> _Recorded data_
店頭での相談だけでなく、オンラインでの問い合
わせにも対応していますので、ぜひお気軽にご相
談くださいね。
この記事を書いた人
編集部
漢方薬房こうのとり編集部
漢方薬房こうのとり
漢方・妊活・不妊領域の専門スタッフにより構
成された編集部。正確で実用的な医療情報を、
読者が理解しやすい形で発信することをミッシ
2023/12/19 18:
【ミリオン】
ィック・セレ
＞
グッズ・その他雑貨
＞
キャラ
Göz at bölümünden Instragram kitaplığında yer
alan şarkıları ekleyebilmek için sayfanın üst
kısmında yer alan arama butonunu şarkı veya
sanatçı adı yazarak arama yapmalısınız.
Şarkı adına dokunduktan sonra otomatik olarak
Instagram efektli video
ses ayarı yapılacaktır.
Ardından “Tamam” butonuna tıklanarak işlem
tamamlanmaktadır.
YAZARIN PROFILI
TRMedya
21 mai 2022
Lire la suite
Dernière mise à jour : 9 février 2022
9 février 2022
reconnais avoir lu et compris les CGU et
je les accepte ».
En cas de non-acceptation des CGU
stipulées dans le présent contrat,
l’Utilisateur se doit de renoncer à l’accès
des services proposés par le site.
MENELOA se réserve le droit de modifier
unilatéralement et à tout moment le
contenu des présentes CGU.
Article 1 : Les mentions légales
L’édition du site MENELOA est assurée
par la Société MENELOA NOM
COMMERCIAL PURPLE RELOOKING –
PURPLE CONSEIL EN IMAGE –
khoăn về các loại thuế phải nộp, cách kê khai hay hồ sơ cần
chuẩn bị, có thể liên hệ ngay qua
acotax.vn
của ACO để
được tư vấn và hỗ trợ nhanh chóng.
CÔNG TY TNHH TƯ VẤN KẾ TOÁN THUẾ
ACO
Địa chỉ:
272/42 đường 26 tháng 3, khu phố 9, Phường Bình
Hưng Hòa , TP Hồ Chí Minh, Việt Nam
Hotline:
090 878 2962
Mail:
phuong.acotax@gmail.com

> _What is expected_
Once more, print all the records exactly.

> _Final answer_
店頭での相談だけでなく、オンラインでの問い合
わせにも対応していますので、ぜひお気軽にご相
談くださいね。
この記事を書いた人
編集部
漢方薬房こうのとり編集部
漢方薬房こうのとり
漢方・妊活・不妊領域の専門スタッフにより構
成された編集部。正確で実用的な医療情報を、
読者が理解しやすい形で発信することをミッシ
2023/12/19 18:
【ミリオン】
ィック・セレ
＞
グッズ・その他雑貨
＞
キャラ
Göz at bölümünden Instragram kitaplığında yer
alan şarkıları ekleyebilmek için sayfanın üst
kısmında yer alan arama butonunu şarkı veya
sanatçı adı yazarak arama yapmalısınız.
Şarkı adına dokunduktan sonra otomatik olarak
Instagram efektli video
ses ayarı yapılacaktır.
Ardından “Tamam” butonuna tıklanarak işlem
tamamlanmaktadır.
YAZARIN PROFILI
TRMedya
21 mai 2022
Lire la suite
Dernière mise à jour : 9 février 2022
9 février 2022
reconnais avoir lu et compris les CGU et
je les accepte ».
En cas de non-acceptation des CGU
stipulées dans le présent contrat,
l’Utilisateur se doit de renoncer à l’accès
des services proposés par le site.
MENELOA se réserve le droit de modifier
unilatéralement et à tout moment le
contenu des présentes CGU.
Article 1 : Les mentions légales
L’édition du site MENELOA est assurée
par la Société MENELOA NOM
COMMERCIAL PURPLE RELOOKING –
PURPLE CONSEIL EN IMAGE –
khoăn về các loại thuế phải nộp, cách kê khai hay hồ sơ cần
chuẩn bị, có thể liên hệ ngay qua
acotax.vn
của ACO để
được tư vấn và hỗ trợ nhanh chóng.
CÔNG TY TNHH TƯ VẤN KẾ TOÁN THUẾ
ACO
Địa chỉ:
272/42 đường 26 tháng 3, khu phố 9, Phường Bình
Hưng Hòa , TP Hồ Chí Minh, Việt Nam
Hotline:
090 878 2962
Mail:
phuong.acotax@gmail.com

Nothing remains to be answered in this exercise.